Eine Frage könnten sich Grundstückseigentümer bald öfters stellen, wenn Bautrupps anrücken, um im Auftrag von Stadt oder Gemeinde die Straße auf Vordermann zu bringen: Sanieren sie schon oder erschließen sie noch?

Denn für die Besitzer der Flurstücke ist dieser feine Unterschied alles andere als trivial. Es geht um ihr Geld – und es geht um sehr viel Geld. Fünfstellige Euro-Beträge sind die Regel. Je nach Größe des Grundstücks könnten auch sechsstellige Euro-Beträge auf dem Zahlungsbescheid stehen.

Maßnahmen in Mechernich könnten bis zu 200.000 Euro kosten

Was das bedeutet, erfahren derzeit die Grundstücksbesitzer am Höhenweg in Vussem und die am Spitzbergweg beziehungsweise am Betzelbend in Weiler am Berge. Für die Maßnahmen an ihren Straßen könnten sie mit Beträgen zwischen 25.000 und 200.000 Euro zur Kasse gebeten werden. Und im Kreis Euskirchen gibt es viele Höhenwege oder Spitzbergwege, wenn sie auch anders heißen.

In Mechernich etwa geht Bürgermeister Dr. Hans-Peter Schick von einigen Dutzend Straßen aus, deren Anwohner sich seit Jahrzehnten einer asphaltierten Straße mit Beleuchtung und allen gängigen Versorgungsanschlüsse erfreuen – und deren Erschließung aber nicht mit den Besitzern abgerechnet wurde. Wenn dann die Straße ausgebaut wird, handelt es sich gegebenenfalls finanztechnisch um eine Ersterschließung, bei der die Eigentümer zur Kasse gebeten werden könnten – und das nicht zu knapp.

Alle schauen nach Düsseldorf, Düsseldorf schaut nach Mechernich

So schauen nun alle gebannt nach Düsseldorf, wo das entscheidende Gesetz in Arbeit ist.

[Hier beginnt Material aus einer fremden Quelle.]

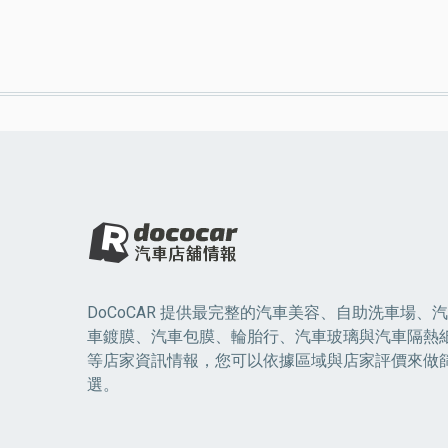
DoCoCAR 提供最完整的汽車美容、自助洗車場、汽
車鍍膜、汽車包膜、輪胎行、汽車玻璃與汽車隔熱
等店家資訊情報，您可以依據區域與店家評價來做
選。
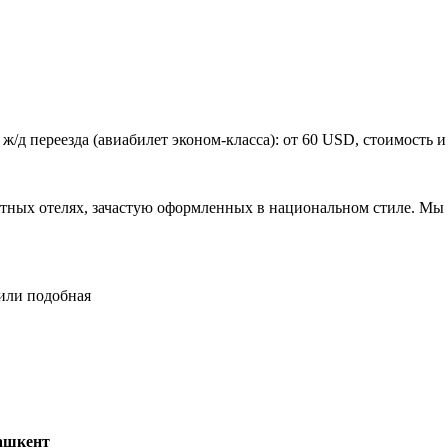
 ж/д переезда (авиабилет эконом-класса): от 60 USD, стоимость и
ных отелях, зачастую оформленных в национальном стиле. Мы п
или подобная
ашкент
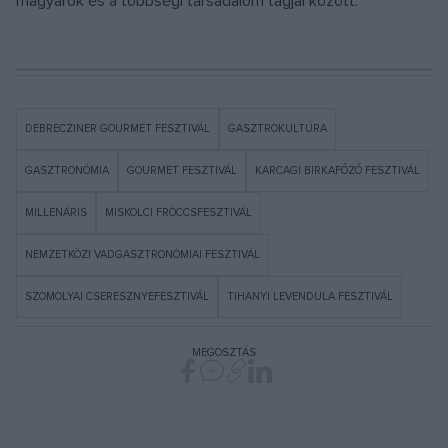
magyarok és a többségi társadalom tagjai között.
DEBRECZINER GOURMET FESZTIVÁL
GASZTROKULTÚRA
GASZTRONÓMIA
GOURMET FESZTIVÁL
KARCAGI BIRKAFŐZŐ FESZTIVÁL
MILLENÁRIS
MISKOLCI FRÖCCSFESZTIVÁL
NEMZETKÖZI VADGASZTRONÓMIAI FESZTIVÁL
SZOMOLYAI CSERESZNYEFESZTIVÁL
TIHANYI LEVENDULA FESZTIVÁL
MEGOSZTÁS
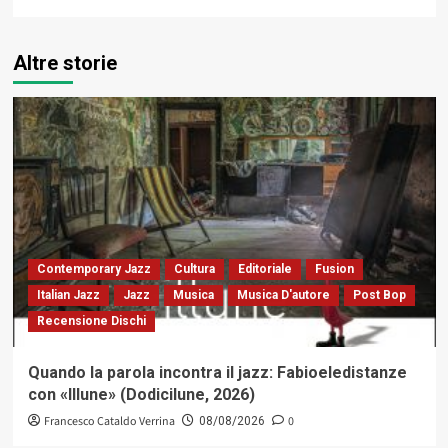
Altre storie
Contemporary Jazz
Cultura
Editoriale
Fusion
Italian Jazz
Jazz
Musica
Musica D'autore
Post Bop
Recensione Dischi
Quando la parola incontra il jazz: Fabioeledistanze
con «Illune» (Dodicilune, 2026)
Francesco Cataldo Verrina
0
08/08/2026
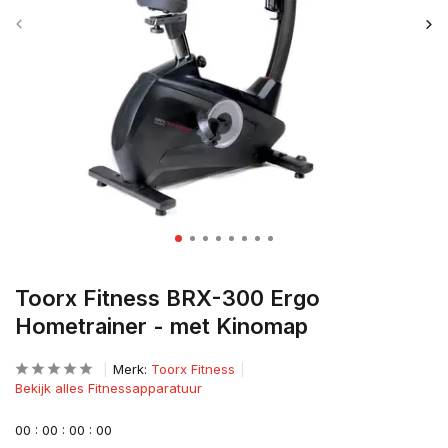
Toorx Fitness BRX-300 Ergo
Hometrainer - met Kinomap
Merk:
Toorx Fitness
Bekijk alles Fitnessapparatuur
0
0
:
0
0
:
0
0
:
0
0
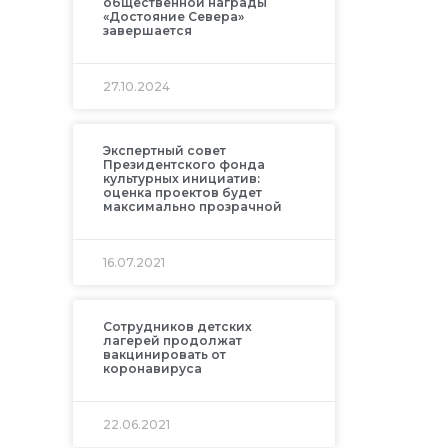
общественной награды
«Достояние Севера»
завершается
27.10.2024
Экспертный совет
Президентского фонда
культурных инициатив:
оценка проектов будет
максимально прозрачной
16.07.2021
Сотрудников детских
лагерей продолжат
вакцинировать от
коронавируса
22.06.2021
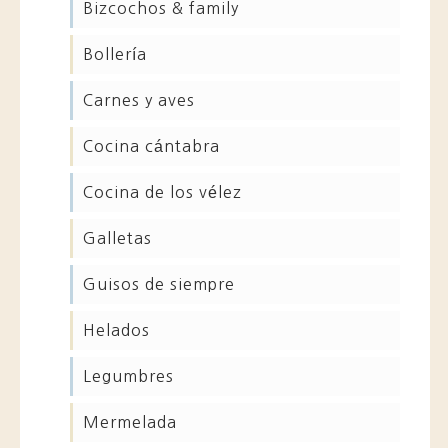
bizcochos & family
bollería
carnes y aves
cocina cántabra
cocina de los vélez
galletas
guisos de siempre
helados
legumbres
mermelada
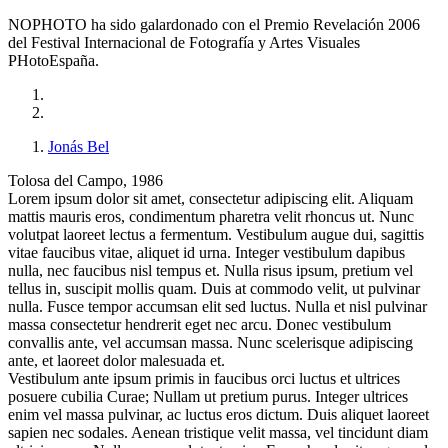
NOPHOTO ha sido galardonado con el Premio Revelación 2006
del Festival Internacional de Fotografía y Artes Visuales
PHotoEspaña.
Jonás Bel
Tolosa del Campo, 1986
Lorem ipsum dolor sit amet, consectetur adipiscing elit. Aliquam
mattis mauris eros, condimentum pharetra velit rhoncus ut. Nunc
volutpat laoreet lectus a fermentum. Vestibulum augue dui, sagittis
vitae faucibus vitae, aliquet id urna. Integer vestibulum dapibus
nulla, nec faucibus nisl tempus et. Nulla risus ipsum, pretium vel
tellus in, suscipit mollis quam. Duis at commodo velit, ut pulvinar
nulla. Fusce tempor accumsan elit sed luctus. Nulla et nisl pulvinar
massa consectetur hendrerit eget nec arcu. Donec vestibulum
convallis ante, vel accumsan massa. Nunc scelerisque adipiscing
ante, et laoreet dolor malesuada et.
Vestibulum ante ipsum primis in faucibus orci luctus et ultrices
posuere cubilia Curae; Nullam ut pretium purus. Integer ultrices
enim vel massa pulvinar, ac luctus eros dictum. Duis aliquet laoreet
sapien nec sodales. Aenean tristique velit massa, vel tincidunt diam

Und Düsseldorf schaut nach Mechernich. Nachdem diese Zeitung mehrmals über die Sorgen der Bürger im Stadtgebiet berichtet hatte, haben sich Schick zufolge Mitarbeiter von Landesbauministerin Ina Scharrenbach (CDU) mit dem zuständigen Fachbereichsleiter der Stadt Mechernich, Lothar Hilgers, in Verbindung gesetzt. Sie wollten sich den Sachverhalt erklären lassen. „Eine Lösung hat das Ministerium nach dem Gespräch nicht genannt“, so Schick: „Das war aber auch nicht zu erwarten.“

Denn es geht nicht nur für die Betroffenen um viel Geld. Straßen, deren Erschließung noch nicht abgerechnet ist, dürfte es noch viele in ganz NRW geben. Der Bad Münstereifeler SPD-Ratsherr und Referent der Landtagsfraktion, Thilo Waasem, schätzt, dass gut die Hälfte der rund 500 Straßen in Bad Münstereifel betroffen sind. Dem widerspricht aber am Dienstag die Stadtverwaltung. Es gebe lediglich einige wenige Straßen, deren Ersterschließung noch nicht komplett abgerechnet sei.

Thilo Waasem (SPD) verweist auf Grudsatz des Verfassungsgerichts

Eine Lösung muss aber so oder so her. Denn sollten in den betroffenen Straßen mal die Bagger anrücken, könnte es teuer für die Besitzer von Haus und Hof werden, sofern in Düsseldorf keine andere Lösung gefunden wird. Die immer wieder spannende Frage dabei: Wer soll das bezahlen? Die Eigentümer vor Ort, die Allgemeinheit oder im Kompromiss beide? „Für die Landesregierung geht es auch um sehr viel Geld“, sagt Schick. Wenn sie die Kosten der Bürger übernehmen will, wird’s für den Finanzminister teuer. Waasem war zwar immer ein Gegner davon, dass die Eigentümer bei Sanierungen zur Kasse gebeten wurden.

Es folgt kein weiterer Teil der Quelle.